Shiraz Sikdar, a young engineer who started a Mao Tse Tung Thought centre in Dacca and Barisal, led the most militant communist group. His programme, although clandestinely circulated, has had a strong impact on the public during the last two years. Wall posters, massive distribution of leaflets quoting Karl Marx and Mao Tse-tung and distribution of books on Mao to younger people were part of a campaign to persuade the masses of the need for immediate, armed revolution. The group was also the first to start manufacturing bombs and handgrenades and also to train young men to use them. The best known group is still Toha's. In 1967 he emerged from hiding when warrants of arrests against him and other leaders were withdrawn and reorganised the NAP, acting as its general secretary in 1967-68. At the end of 1969 he clashed with Bashani over an allegedly CIA (US Central Intelligence Agency) document which was found in the belongings of a college student who died, reportedly of poison.

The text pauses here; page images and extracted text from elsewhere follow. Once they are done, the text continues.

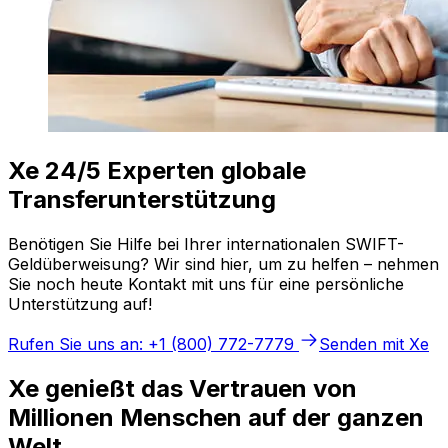
Xe 24/5 Experten globale
Transferunterstützung
Benötigen Sie Hilfe bei Ihrer internationalen SWIFT-
Geldüberweisung? Wir sind hier, um zu helfen – nehmen
Sie noch heute Kontakt mit uns für eine persönliche
Unterstützung auf!
Rufen Sie uns an: +1 (800) 772-7779
Senden mit Xe
Xe genießt das Vertrauen von
Millionen Menschen auf der ganzen
Welt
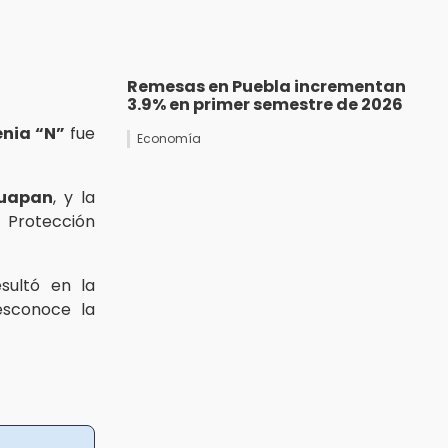
Remesas en Puebla incrementan
3.9% en primer semestre de 2026
nia “N”
fue
Economía
ruapan
, y la
 Protección
esultó en la
sconoce la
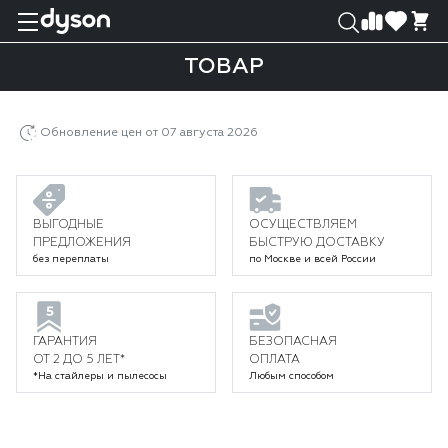
0
0
ТОВАР
Главная
Каталог
Пылесосы
Товар
Обновление цен от 07 августа 2026
ВЫГОДНЫЕ
ОСУЩЕСТВЛЯЕМ
ПРЕДЛОЖЕНИЯ
БЫСТРУЮ ДОСТАВКУ
без переплаты
по Москве и всей России
ГАРАНТИЯ
БЕЗОПАСНАЯ
ОТ 2 ДО 5 ЛЕТ*
ОПЛАТА
*На стайлеры и пылесосы
Любым способом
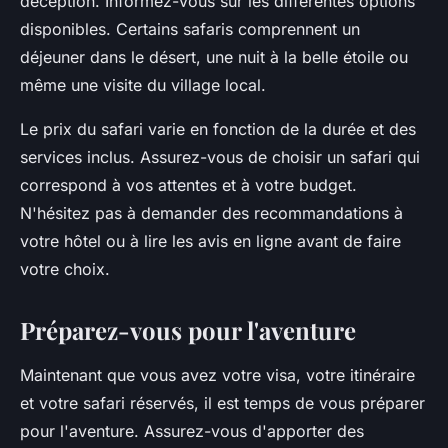
déception. Informez-vous sur les différentes options
disponibles. Certains safaris comprennent un
déjeuner dans le désert, une nuit à la belle étoile ou
même une visite du village local.
Le prix du safari varie en fonction de la durée et des
services inclus. Assurez-vous de choisir un safari qui
correspond à vos attentes et à votre budget.
N'hésitez pas à demander des recommandations à
votre hôtel ou à lire les avis en ligne avant de faire
votre choix.
Préparez-vous pour l'aventure
Maintenant que vous avez votre visa, votre itinéraire
et votre safari réservés, il est temps de vous préparer
pour l'aventure. Assurez-vous d'apporter des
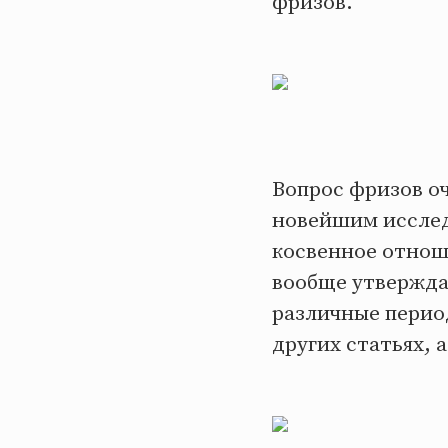
фризов.
Вопрос фризов оч
новейшим исслед
косвенное отнош
вообще утвержда
различные период
других статьях, 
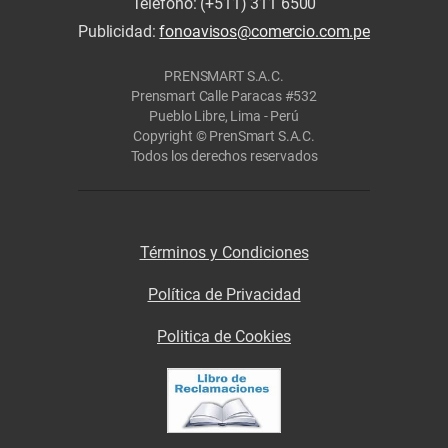
Teléfono: (+511) 311 6500
Publicidad:
fonoavisos@comercio.com.pe
PRENSMART S.A.C.
Prensmart Calle Paracas #532
Pueblo Libre, Lima - Perú
Copyright © PrenSmart S.A.C.
Todos los derechos reservados
Términos y Condiciones
Política de Privacidad
Politica de Cookies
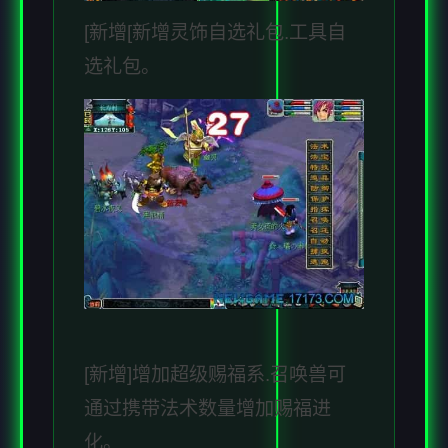
[新增[新增灵饰自选礼包.工具自
选礼包。
[新增]增加超级赐福系.召唤兽可
通过携带法术数量增加赐福进
化。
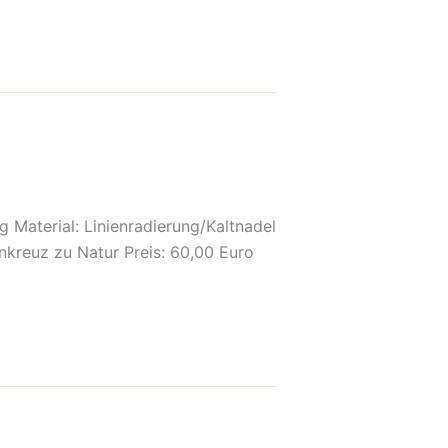
 Material: Linienradierung/Kaltnadel
kreuz zu Natur Preis: 60,00 Euro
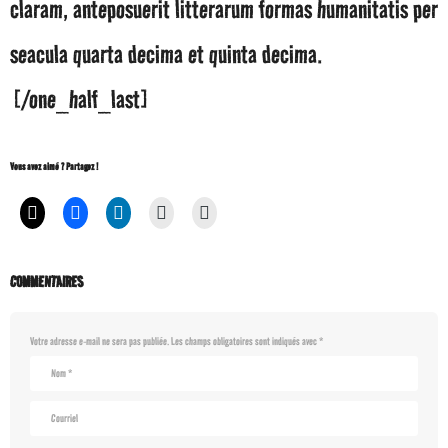
claram, anteposuerit litterarum formas humanitatis per
seacula quarta decima et quinta decima.
[/one_half_last]
Vous avez aimé ? Partagez !
COMMENTAIRES
Votre adresse e-mail ne sera pas publiée.
Les champs obligatoires sont indiqués avec
*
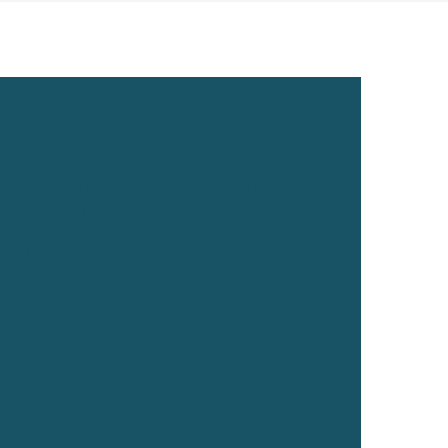
 vistazo
le sorprenderá por la diversidad de sus libros
a o entre amigos, encontrará una colección
00.000 libros antiguos y de ocasión, desde
os días.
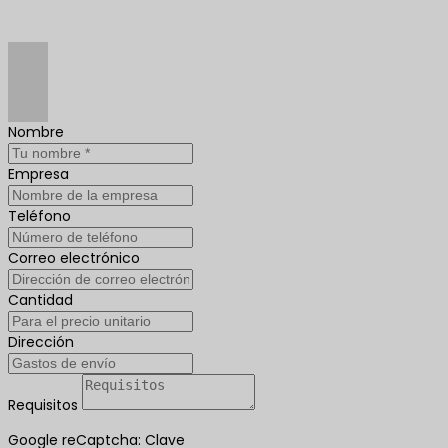
Nombre
Empresa
Teléfono
Correo electrónico
Cantidad
Dirección
Requisitos
Google reCaptcha: Clave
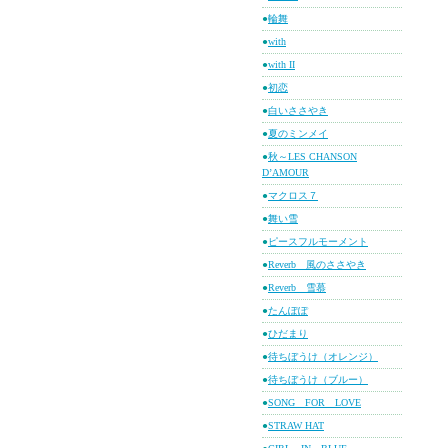
●
輪舞
●
with
●
with II
●
初恋
●
白いささやき
●
夏のミンメイ
●
秋～LES CHANSON
D’AMOUR
●
マクロス７
●
舞い雪
●
ピースフルモーメント
●
Reverb 風のささやき
●
Reverb 雪慕
●
たんぽぽ
●
ひだまり
●
待ちぼうけ（オレンジ）
●
待ちぼうけ（ブルー）
●
SONG FOR LOVE
●
STRAW HAT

He was a brilliant student and belonged to Maulana's NAP
An American apparently visited him several times in his college and also at his house in Dacca. The boy had complained to friends and others the American shadowed him everywhere after he started avoiding him - in order, he said, to keep hold of a document that he got from him. Shortly afterwards, the student died.
At a peasants' rally soon afterwards Bashani disclosed the document's content. It envisaged a confederation between India and Pakistan and creation of a new state, merging the two Bengals with Assam, to create a military base against China. This disclosure sparked the row which led ultimately to Toha's breaking with the NAP. He and Huq had insisted 1970 should see the start of armed revolution. Now he charged that, under the leadership of Bashani whom he described as a reactionary who opposed revolution, leftist organisations had turned against violent uprising to achieve their ends.
Last April a printed circular which purported to have been issued by the Rangpur branch of Toha's party appeared in West Bengal. It warned the people against Sheikh Mujibur Rahman and his Awami League and Indian Premier Indira Gandhi's Congress Party government which had conspired to attack Great China. Mujib was described as an American agent. Only mild reference was made to Yahya's exploitation of the toiling people of Pakistan. Its objective appeared to be to confuse popular attitudes to the "war of liberation" in Bangla Desh.
While some still believe Toha and his "people" are actually carrying on the revolution, some sympathisers doubt whether they could forge a peasants' revolution if they leave untouched the issue of colonialist exploitation by West Pakistan and its military forces. Toha's group has some influence in the Jessore-Khulna area, but it has not been to build a "red base" anywhere-even in districts where Huq, as an old peasant leader of Khulna and Jessore, is particularly strong. In Toha's Noakhali district there has been no sign of activity.
On balance, it would appear the "Peking patriots" of East Pakistan, traditionally divided, continue to be so in the crisis that has overtaken them. The question is, whether continued fighting in the province will make it possible for these militants to co-operate effectively. Bashani has given some kind of a lead and the Toha group is the only significant group still holding aloof. For the present, it looks as if he and his followers may be left out of the developing situation and that the leftist initiative will remain with the groups which are content to shelter under the Maulana's large umbrella.